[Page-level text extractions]
#####
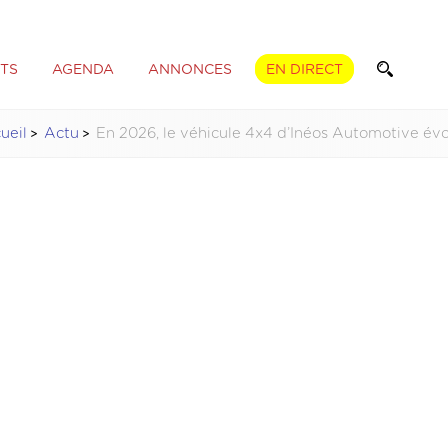
TS
AGENDA
ANNONCES
EN DIRECT
ueil
Actu
En 2026, le véhicule 4x4 d’Inéos Automotive év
#####
**What you have to do**
Copy out every entry above verbatim. Leave each picture out.

**Solution**
TS
AGENDA
ANNONCES
EN DIRECT
ueil
Actu
En 2026, le véhicule 4x4 d’Inéos Automotive év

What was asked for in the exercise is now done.